Mit dem großartigen Rome: Total War bin ich noch locker 2 Monate gut beschäftigt.


----------



## Regengott01 (6. Dezember 2004)

Yikrazuul am 01.12.2004 14:15 schrieb:
			
		

> Ist diese "Umfrage" nicht ein wenig zu sehr Schleichwerbung?  :-o
> 
> Was wäre denn z. B. mit Armies of Exigo?



Richtig! Karmapunkt! 
Wie könnt ihr das rauslassen, wenn  ihr nach Strategiespielen fragt? Echt ne Unverschämtheit. Wo war da der Chefredakteur?


----------



## LowriderRoxx (6. Dezember 2004)

Ich leg mir einen Gutschein für Hearts of Iron 2 unter den nicht vorhandenen Weihnachtsbaum.


----------



## wicky2 (6. Dezember 2004)

Regengott01 am 06.12.2004 10:38 schrieb:
			
		

> Yikrazuul am 01.12.2004 14:15 schrieb:
> 
> 
> 
> ...



Is'n altes Hobby der PCG-Online, war aber schon mal Schlimmer (News, die keine News waren sondern nur Werbung etc.) 

P.S. Ja ja ich weis, ich kann wo anders hingehen wenn es mir nicht gefällt, das hatten wir such schon....


----------



## wicky2 (6. Dezember 2004)

Regengott01 am 06.12.2004 10:38 schrieb:
			
		

> Yikrazuul am 01.12.2004 14:15 schrieb:
> 
> 
> 
> ...



Is'n altes Hobby der PCG-Online, war aber schon mal Schlimmer (News, die keine News waren sondern nur Werbung etc.) 

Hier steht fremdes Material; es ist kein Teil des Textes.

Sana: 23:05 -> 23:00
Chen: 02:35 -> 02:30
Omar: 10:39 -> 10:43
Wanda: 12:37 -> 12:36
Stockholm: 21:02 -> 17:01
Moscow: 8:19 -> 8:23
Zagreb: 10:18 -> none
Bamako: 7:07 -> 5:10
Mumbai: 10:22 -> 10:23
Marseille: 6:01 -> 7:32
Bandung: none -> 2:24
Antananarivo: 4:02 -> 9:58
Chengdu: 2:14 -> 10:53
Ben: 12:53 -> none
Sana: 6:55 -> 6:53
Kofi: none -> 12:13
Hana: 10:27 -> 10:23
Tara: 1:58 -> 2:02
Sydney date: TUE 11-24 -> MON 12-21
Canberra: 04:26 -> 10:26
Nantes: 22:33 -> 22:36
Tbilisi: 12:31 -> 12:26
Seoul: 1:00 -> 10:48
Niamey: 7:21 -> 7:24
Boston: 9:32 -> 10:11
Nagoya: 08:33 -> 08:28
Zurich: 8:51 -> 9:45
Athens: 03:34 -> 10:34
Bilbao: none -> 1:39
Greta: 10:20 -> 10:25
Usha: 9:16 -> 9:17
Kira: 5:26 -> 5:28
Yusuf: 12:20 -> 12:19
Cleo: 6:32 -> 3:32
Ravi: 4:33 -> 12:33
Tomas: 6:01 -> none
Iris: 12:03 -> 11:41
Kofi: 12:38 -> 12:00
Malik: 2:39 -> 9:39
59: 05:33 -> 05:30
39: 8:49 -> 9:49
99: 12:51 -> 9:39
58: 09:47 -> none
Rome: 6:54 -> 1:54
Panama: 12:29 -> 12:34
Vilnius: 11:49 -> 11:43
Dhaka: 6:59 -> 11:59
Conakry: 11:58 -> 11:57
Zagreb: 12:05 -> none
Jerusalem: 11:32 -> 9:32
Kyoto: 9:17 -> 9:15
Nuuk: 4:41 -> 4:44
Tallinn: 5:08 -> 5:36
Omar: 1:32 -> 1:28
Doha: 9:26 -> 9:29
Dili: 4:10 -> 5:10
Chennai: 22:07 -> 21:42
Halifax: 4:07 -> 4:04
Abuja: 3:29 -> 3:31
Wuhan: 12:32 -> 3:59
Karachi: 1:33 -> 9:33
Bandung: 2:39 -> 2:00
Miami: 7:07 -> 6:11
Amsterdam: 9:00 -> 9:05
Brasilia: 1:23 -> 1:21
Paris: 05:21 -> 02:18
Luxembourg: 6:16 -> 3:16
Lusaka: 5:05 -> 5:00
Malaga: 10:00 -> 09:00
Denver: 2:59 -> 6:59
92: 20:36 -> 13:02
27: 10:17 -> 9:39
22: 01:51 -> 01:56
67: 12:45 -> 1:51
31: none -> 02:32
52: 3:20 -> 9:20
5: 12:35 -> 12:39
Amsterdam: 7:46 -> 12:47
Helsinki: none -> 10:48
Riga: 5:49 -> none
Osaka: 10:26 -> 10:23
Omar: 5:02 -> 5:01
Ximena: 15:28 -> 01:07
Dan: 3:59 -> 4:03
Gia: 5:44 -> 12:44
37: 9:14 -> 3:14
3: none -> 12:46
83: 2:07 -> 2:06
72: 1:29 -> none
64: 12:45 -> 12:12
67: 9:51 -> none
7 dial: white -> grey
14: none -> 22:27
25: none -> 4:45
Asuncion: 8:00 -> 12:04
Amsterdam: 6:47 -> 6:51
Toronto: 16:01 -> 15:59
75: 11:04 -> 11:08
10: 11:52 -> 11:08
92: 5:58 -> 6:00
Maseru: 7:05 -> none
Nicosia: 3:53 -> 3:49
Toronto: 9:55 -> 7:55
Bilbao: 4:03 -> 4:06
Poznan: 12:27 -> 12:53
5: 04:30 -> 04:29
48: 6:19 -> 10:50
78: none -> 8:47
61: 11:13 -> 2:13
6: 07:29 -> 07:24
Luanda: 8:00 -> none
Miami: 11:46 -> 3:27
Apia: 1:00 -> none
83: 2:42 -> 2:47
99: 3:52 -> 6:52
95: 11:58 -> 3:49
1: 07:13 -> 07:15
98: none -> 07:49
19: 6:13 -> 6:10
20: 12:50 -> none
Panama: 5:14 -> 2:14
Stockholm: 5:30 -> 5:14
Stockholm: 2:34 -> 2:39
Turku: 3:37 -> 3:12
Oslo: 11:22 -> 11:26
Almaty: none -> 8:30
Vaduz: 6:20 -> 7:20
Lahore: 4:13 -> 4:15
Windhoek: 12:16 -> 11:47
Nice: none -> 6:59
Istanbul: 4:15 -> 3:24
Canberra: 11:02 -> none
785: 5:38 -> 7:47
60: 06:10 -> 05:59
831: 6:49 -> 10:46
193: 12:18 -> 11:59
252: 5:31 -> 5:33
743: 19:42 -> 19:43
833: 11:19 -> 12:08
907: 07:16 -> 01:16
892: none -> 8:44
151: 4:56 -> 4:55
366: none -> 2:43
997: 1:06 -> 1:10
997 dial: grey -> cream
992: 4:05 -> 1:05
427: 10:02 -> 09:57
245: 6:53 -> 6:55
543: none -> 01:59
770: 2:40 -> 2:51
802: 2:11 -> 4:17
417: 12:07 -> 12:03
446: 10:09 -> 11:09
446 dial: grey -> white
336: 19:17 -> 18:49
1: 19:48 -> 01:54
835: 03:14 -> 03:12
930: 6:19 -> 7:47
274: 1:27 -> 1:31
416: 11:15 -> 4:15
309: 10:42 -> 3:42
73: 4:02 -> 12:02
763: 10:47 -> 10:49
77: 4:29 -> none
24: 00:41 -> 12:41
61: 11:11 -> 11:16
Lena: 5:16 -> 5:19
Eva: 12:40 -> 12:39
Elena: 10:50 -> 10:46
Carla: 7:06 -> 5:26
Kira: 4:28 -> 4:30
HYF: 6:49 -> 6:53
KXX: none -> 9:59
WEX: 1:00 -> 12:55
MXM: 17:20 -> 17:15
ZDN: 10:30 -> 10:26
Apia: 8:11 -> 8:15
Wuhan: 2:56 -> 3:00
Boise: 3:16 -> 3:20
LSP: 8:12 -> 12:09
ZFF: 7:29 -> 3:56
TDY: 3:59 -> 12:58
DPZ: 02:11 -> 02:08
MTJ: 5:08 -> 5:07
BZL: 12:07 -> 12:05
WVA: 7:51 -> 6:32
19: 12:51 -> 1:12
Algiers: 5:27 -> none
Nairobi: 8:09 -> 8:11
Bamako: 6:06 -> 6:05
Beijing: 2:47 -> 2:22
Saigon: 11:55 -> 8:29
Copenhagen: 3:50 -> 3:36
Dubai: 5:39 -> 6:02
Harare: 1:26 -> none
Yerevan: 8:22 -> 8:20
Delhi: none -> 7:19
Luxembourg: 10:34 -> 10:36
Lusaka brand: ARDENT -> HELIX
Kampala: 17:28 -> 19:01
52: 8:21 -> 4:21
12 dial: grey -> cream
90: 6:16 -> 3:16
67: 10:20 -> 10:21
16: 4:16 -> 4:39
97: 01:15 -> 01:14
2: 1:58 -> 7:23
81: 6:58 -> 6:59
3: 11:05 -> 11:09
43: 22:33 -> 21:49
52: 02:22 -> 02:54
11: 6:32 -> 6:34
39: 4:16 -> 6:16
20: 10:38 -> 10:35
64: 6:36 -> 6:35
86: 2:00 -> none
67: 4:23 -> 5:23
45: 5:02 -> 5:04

P.S. Ja ja ich weis, ich kann wo anders hingehen wenn es mir nicht gefällt, das hatten wir such schon....


----------



## Gunter (7. Dezember 2004)

Nali_WarCow am 26.11.2004 15:24 schrieb:
			
		

> Also nachdem Siedler so abgebaut hat kommt mir das Game sicherlich nicht wieder auf die Platte nach der Demo. Das hat gereicht.


mir hat das siedler-demo sehr gut gefallen, also gut möglich, dass ich mir das neue siedler zulege.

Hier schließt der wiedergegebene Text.